While cancer may be a part of a survivor's identity, there are other aspects, too.
I identify myself as a two-time cancer survivor, and yet, I am more than my cancers. How much is it “OK” to identify with being a cancer survivor, and how much might be too much? How often do I tell people about it after active treatment? How often should I wear those pink t-shirts? How much should I participate in the breast cancer month of October? Sheesh, a whole month? Really, I will want to hunker down during that month and hide. All cancers matter, as I think any breast cancer survivor knows.

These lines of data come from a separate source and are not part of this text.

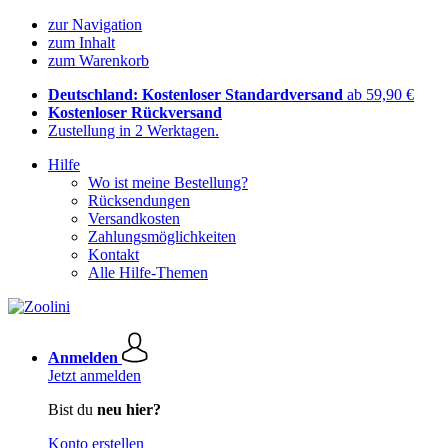
zur Navigation
zum Inhalt
zum Warenkorb
Deutschland: Kostenloser Standardversand
ab 59,90 €
Kostenloser Rückversand
Zustellung in 2 Werktagen.
Hilfe
Wo ist meine Bestellung?
Rücksendungen
Versandkosten
Zahlungsmöglichkeiten
Kontakt
Alle Hilfe-Themen
Anmelden
Jetzt anmelden
Bist du
neu hier?
Konto erstellen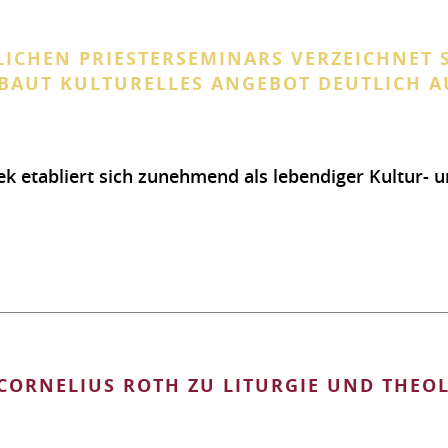
LICHEN PRIESTERSEMINARS VERZEICHNET 
AUT KULTURELLES ANGEBOT DEUTLICH A
thek etabliert sich zunehmend als lebendiger Kultur-
N
NARS
 CORNELIUS ROTH ZU LITURGIE UND THEO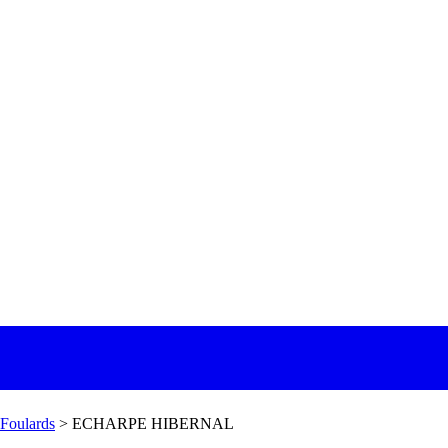
 Foulards
>
ECHARPE HIBERNAL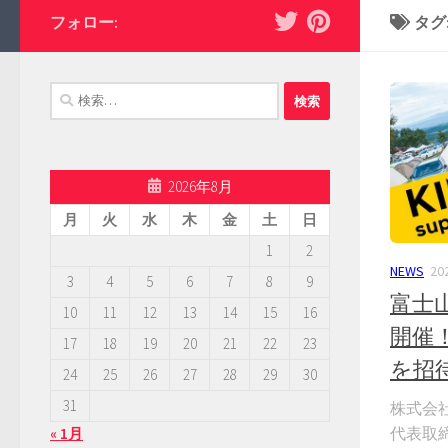
フォロー:
タグ
検
索:
2026年8月
月
火
水
木
金
土
日
1
2
NEWS
2
3
4
5
6
7
8
9
富士
10
11
12
13
14
15
16
開催！
17
18
19
20
21
22
23
を招
24
25
26
27
28
29
30
31
株式会社
代表取
« 1月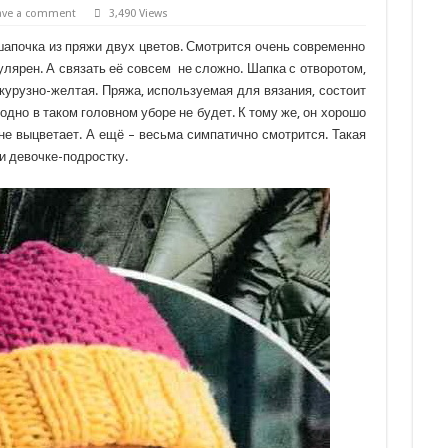
ave a comment
3,490 Views
апочка из пряжи двух цветов. Смотрится очень современно
улярен. А связать её совсем не сложно. Шапка с отворотом,
укурузно-желтая. Пряжа, используемая для вязания, состоит
одно в таком головном уборе не будет. К тому же, он хорошо
 не выцветает. А ещё – весьма симпатично смотрится. Такая
и девочке-подростку.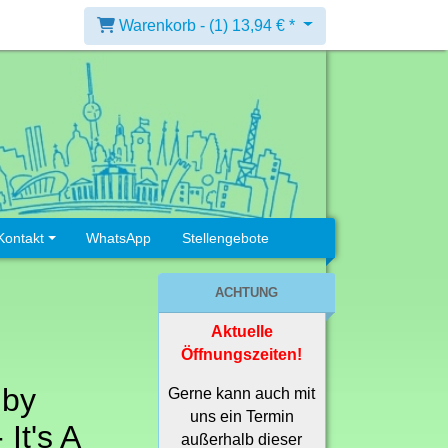
Warenkorb -
(1)
13,94 € *
Kontakt
WhatsApp
Stellengebote
ACHTUNG
Aktuelle
e
Öffnungszeiten!
 by
Gerne kann auch mit
uns ein Termin
It's A
außerhalb dieser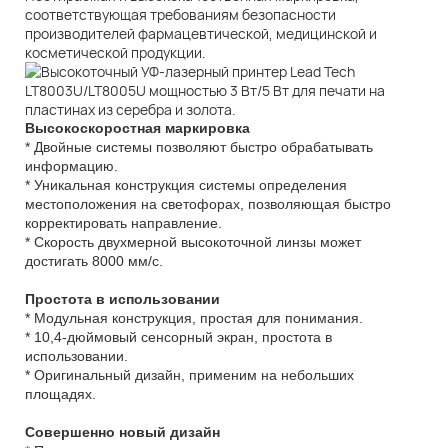
соответствующая требованиям безопасности
производителей фармацевтической, медицинской и
косметической продукции.
Высокоскоростная маркировка
* Двойные системы позволяют быстро обрабатывать
информацию.
* Уникальная конструкция системы определения
местоположения на светофорах, позволяющая быстро
корректировать направление.
* Скорость двухмерной высокоточной линзы может
достигать 8000 мм/с.
Простота в использовании
* Модульная конструкция, простая для понимания.
* 10,4-дюймовый сенсорный экран, простота в
использовании.
* Оригинальный дизайн, применим на небольших
площадях.
Совершенно новый дизайн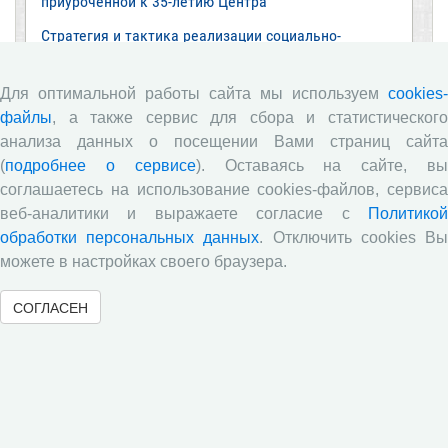
приуроченной к 35-летию Центра
Стратегия и тактика реализации социально-
экономических реформ: национальные приоритеты
и проекты
Для оптимальной работы сайта мы используем
cookies-
Опубликованы материалы XI Международной
файлы
, а также сервис для сбора и статистического
научно-практической интернет-конференции
анализа данных о посещении Вами страниц сайта
«Глобальные вызовы и региональное развитие в
зеркале социологических измерений»
(
подробнее о сервисе
). Оставаясь на сайте, в
соглашаетесь на использование cookies-файлов, сервиса
Глобальные вызовы и региональное развитие в
веб-аналитики и выражаете согласие с
Политикой
зеркале социологических измерений
обработки персональных данных
. Отключить cookies В
Все сообщения »
можете в настройках своего браузера.
СОГЛАСЕН
Обзор научных публикаций
Е.В. Лукин: обзор заметки «Вологодчина
«взлетела» в рейтинге промышленного
производства», газета «Красный север», № 74, 11
июля, 2018 г.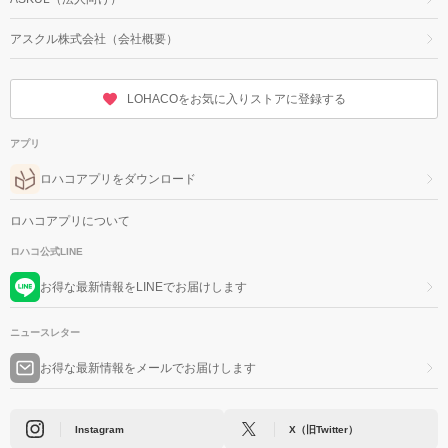
アスクル株式会社（会社概要）
LOHACOをお気に入りストアに登録する
アプリ
ロハコアプリをダウンロード
ロハコアプリについて
ロハコ公式LINE
お得な最新情報をLINEでお届けします
ニュースレター
お得な最新情報をメールでお届けします
Instagram
X（旧Twitter）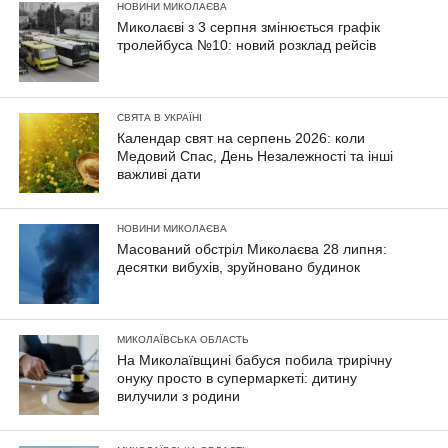
НОВИНИ МИКОЛАЄВА
Миколаєві з 3 серпня змінюється графік
тролейбуса №10: новий розклад рейсів
СВЯТА В УКРАЇНІ
Календар свят на серпень 2026: коли
Медовий Спас, День Незалежності та інші
важливі дати
НОВИНИ МИКОЛАЄВА
Масований обстріл Миколаєва 28 липня:
десятки вибухів, зруйновано будинок
МИКОЛАЇВСЬКА ОБЛАСТЬ
На Миколаївщині бабуся побила трирічну
онуку просто в супермаркеті: дитину
вилучили з родини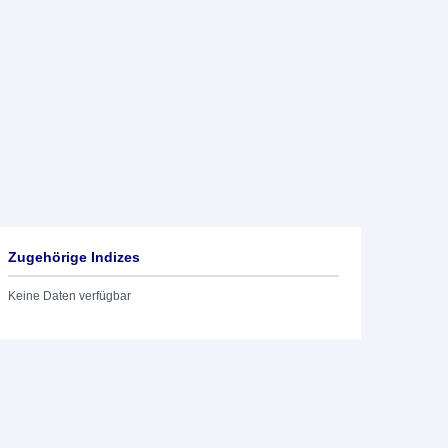
Zugehörige Indizes
Keine Daten verfügbar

It is good to be vigilant about cancer-related health issues. It is good to make healthy eating choices, exercise, take care of mental health and keep up on the research specific to one’s cancer. But how much time and effort on these things is too good—too much? The to-do list of things for cancer survivors can be taunting, daunting and exhausting. How often does cancer float across my mind? Every day. How often do I want to cry or rant—much, much less often the further out I get from each diagnosis. At this point, I am just worried and weary.
What about the rest of my identity? Who am I now? I am not just a pink t-shirt cancer survivor. In fact, I rarely wear mine. Within cancer survivors, am I typecast by the kind of cancers I have had? I am a breast cancer warrior and a melanoma fighter. Yes, but …
Should cancer survivors only hang out with their own cancer group by type of cancer? I don’t think so. Many of the thoughts and feelings and struggles seem similar across types of cancer. That said, I sometimes find myself and other survivors doing this typecasting thing, even to each other within the broad umbrella of cancer. Look at the Facebook support groups if you wonder about this.
In terms of my cancer identity, I am not just talking about how others, survivors or not, perceive me. I am talking about how I see myself. I think it is good to remember the other things that I am, like a Christian, wife, mother, daughter, speaker, writer, smart mouth ... I am not going to let cancer “win” by giving my “cancer survivor” identity more attention than it deserves. Nope.
Cancer is a disease that can come back down the road and possibly kill me, yet it is still a disease. I had a disease. I will not give cancer more time, power or attention than it deserves. Well, at least I will try not to do that.
In fact, this disease, this brush with our own mortality, offers cancer survivors a good chance to figure out who we authentically are and what we want to do with our limited windows of time here on the planet. I hope that friends and loved ones of cancer survivors remember to support the whole person, too. We are more than cancer survivors, so much more. Right?